[Saved data entries]
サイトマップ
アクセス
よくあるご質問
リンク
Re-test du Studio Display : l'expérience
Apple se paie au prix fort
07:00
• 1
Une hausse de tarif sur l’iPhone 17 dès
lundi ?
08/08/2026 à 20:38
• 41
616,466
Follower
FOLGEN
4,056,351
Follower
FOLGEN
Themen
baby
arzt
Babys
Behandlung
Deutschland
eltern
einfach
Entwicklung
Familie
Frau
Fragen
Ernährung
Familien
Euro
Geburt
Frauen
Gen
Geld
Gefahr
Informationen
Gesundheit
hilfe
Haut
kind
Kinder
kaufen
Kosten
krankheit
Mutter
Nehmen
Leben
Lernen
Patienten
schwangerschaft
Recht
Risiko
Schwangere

--

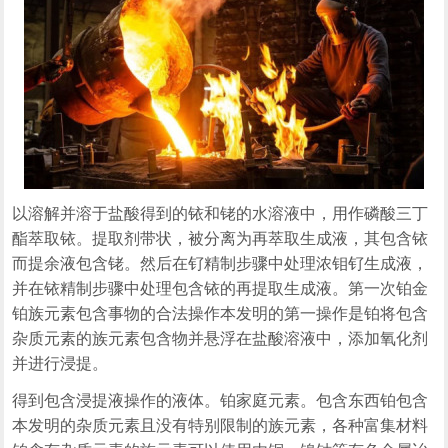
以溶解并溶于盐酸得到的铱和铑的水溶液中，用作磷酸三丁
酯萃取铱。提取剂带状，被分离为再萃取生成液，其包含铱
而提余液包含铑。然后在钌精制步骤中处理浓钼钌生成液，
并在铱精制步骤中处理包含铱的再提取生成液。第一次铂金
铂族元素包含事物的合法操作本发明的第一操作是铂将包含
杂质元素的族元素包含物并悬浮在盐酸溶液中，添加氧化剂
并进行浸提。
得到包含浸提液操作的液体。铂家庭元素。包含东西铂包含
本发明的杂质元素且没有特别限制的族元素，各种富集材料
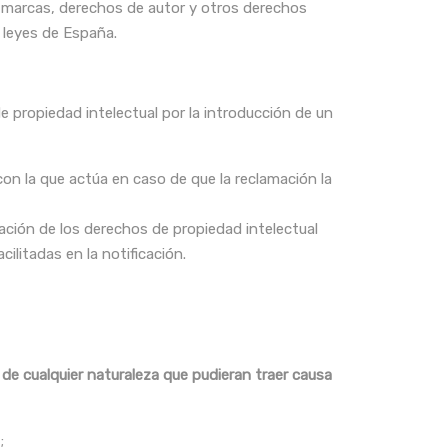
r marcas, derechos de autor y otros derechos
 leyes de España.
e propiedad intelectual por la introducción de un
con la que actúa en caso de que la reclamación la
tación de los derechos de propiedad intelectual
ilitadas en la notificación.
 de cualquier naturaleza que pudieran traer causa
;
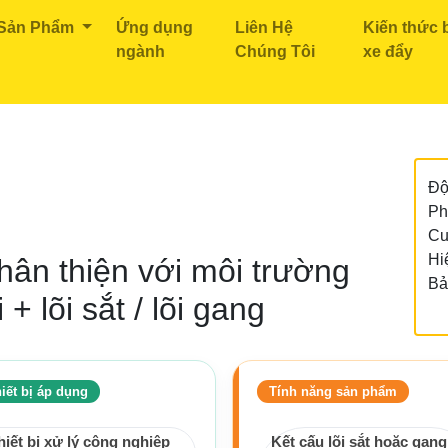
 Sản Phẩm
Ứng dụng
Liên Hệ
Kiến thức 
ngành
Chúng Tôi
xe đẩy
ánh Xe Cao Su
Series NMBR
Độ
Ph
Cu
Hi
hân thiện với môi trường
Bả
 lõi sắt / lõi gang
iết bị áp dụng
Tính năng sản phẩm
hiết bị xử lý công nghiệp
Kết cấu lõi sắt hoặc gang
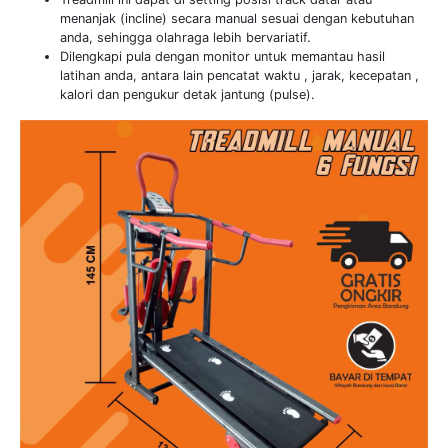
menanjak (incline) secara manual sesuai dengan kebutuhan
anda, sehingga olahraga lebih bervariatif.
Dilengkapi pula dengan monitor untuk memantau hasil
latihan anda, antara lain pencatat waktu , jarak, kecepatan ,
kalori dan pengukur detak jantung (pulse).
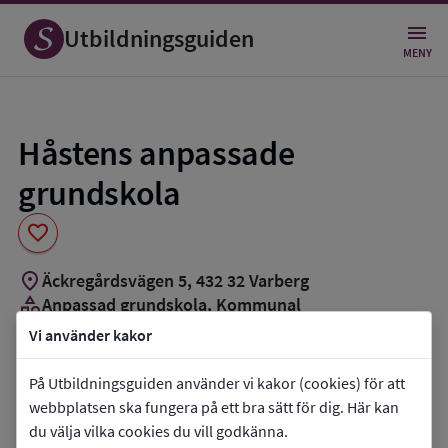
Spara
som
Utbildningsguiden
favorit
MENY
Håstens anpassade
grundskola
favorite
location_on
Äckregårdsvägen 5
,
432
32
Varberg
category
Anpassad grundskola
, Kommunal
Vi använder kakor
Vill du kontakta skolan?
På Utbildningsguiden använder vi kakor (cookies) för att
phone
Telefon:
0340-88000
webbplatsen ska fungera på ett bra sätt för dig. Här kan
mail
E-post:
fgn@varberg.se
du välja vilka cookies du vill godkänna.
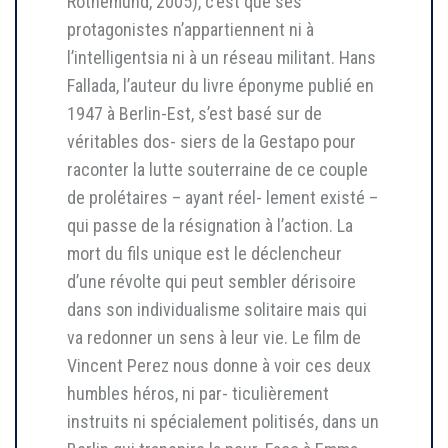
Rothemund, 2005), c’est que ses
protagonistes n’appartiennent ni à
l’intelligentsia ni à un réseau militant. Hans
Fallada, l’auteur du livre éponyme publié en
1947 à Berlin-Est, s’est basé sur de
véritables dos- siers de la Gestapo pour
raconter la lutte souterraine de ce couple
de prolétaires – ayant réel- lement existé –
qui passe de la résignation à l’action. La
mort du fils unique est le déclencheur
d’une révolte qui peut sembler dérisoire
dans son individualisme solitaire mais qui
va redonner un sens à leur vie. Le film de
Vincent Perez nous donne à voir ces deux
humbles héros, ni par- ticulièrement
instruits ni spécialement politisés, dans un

...

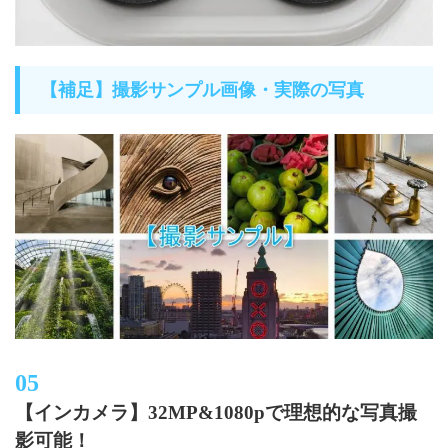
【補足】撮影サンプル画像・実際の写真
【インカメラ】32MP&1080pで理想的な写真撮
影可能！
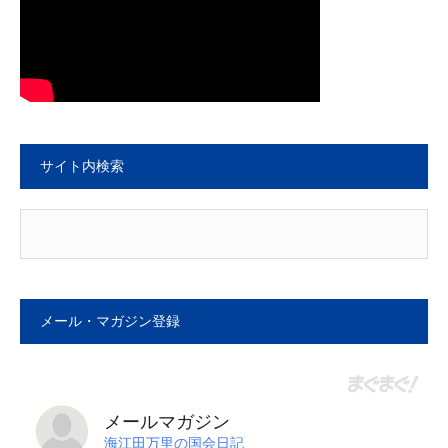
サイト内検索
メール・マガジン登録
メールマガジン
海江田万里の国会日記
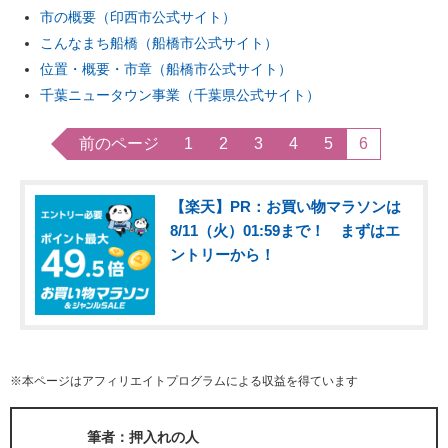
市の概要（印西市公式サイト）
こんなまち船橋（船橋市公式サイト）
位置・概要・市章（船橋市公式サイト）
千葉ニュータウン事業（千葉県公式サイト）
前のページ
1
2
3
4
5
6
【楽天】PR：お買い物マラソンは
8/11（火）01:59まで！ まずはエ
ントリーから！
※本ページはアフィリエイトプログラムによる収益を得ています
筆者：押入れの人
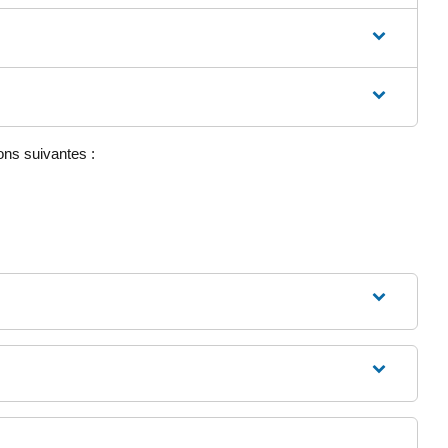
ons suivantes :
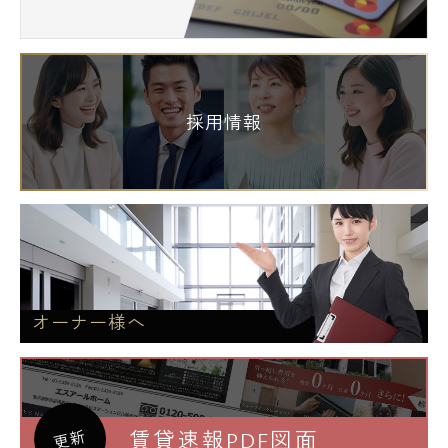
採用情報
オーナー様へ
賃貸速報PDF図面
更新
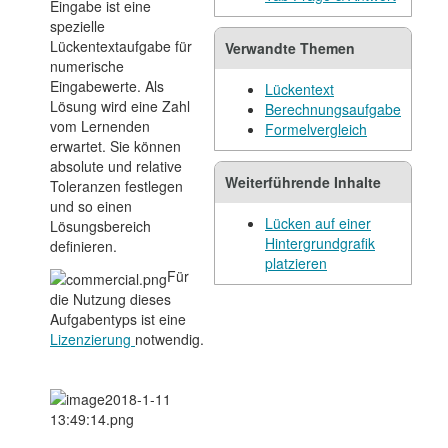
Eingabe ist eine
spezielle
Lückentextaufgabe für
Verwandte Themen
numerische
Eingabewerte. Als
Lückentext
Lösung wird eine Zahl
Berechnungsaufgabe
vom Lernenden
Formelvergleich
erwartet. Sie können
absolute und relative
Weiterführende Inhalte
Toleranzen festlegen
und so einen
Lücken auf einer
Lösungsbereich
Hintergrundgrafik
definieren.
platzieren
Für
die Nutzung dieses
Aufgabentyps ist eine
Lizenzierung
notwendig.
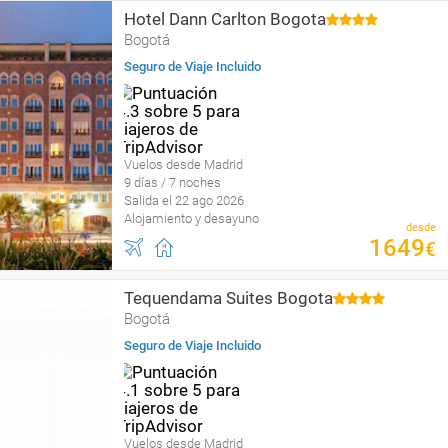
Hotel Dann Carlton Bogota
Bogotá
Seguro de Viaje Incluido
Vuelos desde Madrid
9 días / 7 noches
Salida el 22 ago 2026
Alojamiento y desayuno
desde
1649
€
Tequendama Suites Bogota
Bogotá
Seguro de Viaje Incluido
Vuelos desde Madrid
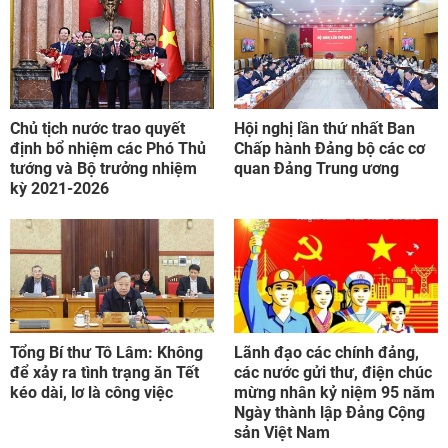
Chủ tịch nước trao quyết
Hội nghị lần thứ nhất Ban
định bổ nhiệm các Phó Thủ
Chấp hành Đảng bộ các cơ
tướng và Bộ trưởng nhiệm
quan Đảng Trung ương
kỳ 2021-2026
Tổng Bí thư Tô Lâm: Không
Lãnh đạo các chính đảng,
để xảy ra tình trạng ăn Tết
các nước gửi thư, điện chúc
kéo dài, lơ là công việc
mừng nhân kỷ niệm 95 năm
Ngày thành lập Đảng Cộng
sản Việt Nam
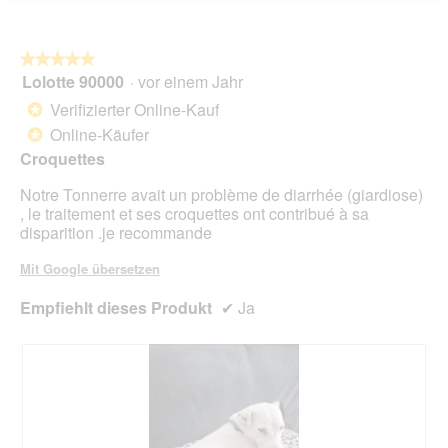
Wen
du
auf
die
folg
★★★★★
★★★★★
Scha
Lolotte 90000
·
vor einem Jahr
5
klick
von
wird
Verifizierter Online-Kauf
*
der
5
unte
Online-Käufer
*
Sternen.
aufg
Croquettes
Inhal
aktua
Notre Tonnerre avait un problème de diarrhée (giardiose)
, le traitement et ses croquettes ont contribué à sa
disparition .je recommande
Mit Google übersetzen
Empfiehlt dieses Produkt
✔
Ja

Try it:
Your answer should consist of each line above in which "Utbildningsguiden" appears.

Answer area:
Utbildningsguiden
På Utbildningsguiden använder vi kakor (cookies) för att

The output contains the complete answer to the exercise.